(Exercise goal)
The pictures stay out; all of the data is to be printed exactly.

**** Supplied information

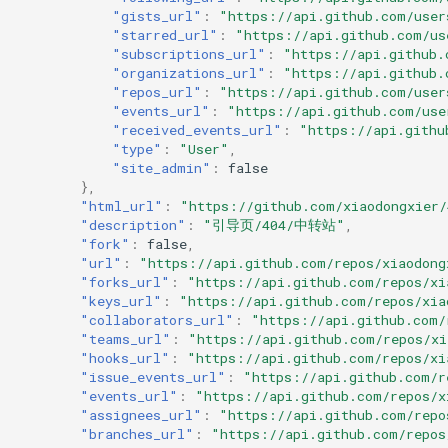
"gists_url"
:
"https://api.github.com/user
"starred_url"
:
"https://api.github.com/us
"subscriptions_url"
:
"https://api.github.
"organizations_url"
:
"https://api.github.
"repos_url"
:
"https://api.github.com/user
"events_url"
:
"https://api.github.com/use
"received_events_url"
:
"https://api.githu
"type"
:
"User"
,
"site_admin"
:
false
},
"html_url"
:
"https://github.com/xiaodongxier/
"description"
:
"引导页/404/中转站"
,
"fork"
:
false
,
"url"
:
"https://api.github.com/repos/xiaodong
"forks_url"
:
"https://api.github.com/repos/xi
"keys_url"
:
"https://api.github.com/repos/xia
"collaborators_url"
:
"https://api.github.com/
"teams_url"
:
"https://api.github.com/repos/xi
"hooks_url"
:
"https://api.github.com/repos/xi
"issue_events_url"
:
"https://api.github.com/r
"events_url"
:
"https://api.github.com/repos/x
"assignees_url"
:
"https://api.github.com/repo
"branches_url"
:
"https://api.github.com/repos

********

(Result of this task)
"gists_url"
:
"https://api.github.com/user
"starred_url"
:
"https://api.github.com/us
"subscriptions_url"
:
"https://api.github.
"organizations_url"
:
"https://api.github.
"repos_url"
:
"https://api.github.com/user
"events_url"
:
"https://api.github.com/use
"received_events_url"
:
"https://api.githu
"type"
:
"User"
,
"site_admin"
:
false
},
"html_url"
:
"https://github.com/xiaodongxier/
"description"
:
"引导页/404/中转站"
,
"fork"
:
false
,
"url"
:
"https://api.github.com/repos/xiaodong
"forks_url"
:
"https://api.github.com/repos/xi
"keys_url"
:
"https://api.github.com/repos/xia
"collaborators_url"
:
"https://api.github.com/
"teams_url"
:
"https://api.github.com/repos/xi
"hooks_url"
:
"https://api.github.com/repos/xi
"issue_events_url"
:
"https://api.github.com/r
"events_url"
:
"https://api.github.com/repos/x
"assignees_url"
:
"https://api.github.com/repo
"branches_url"
:
"https://api.github.com/repos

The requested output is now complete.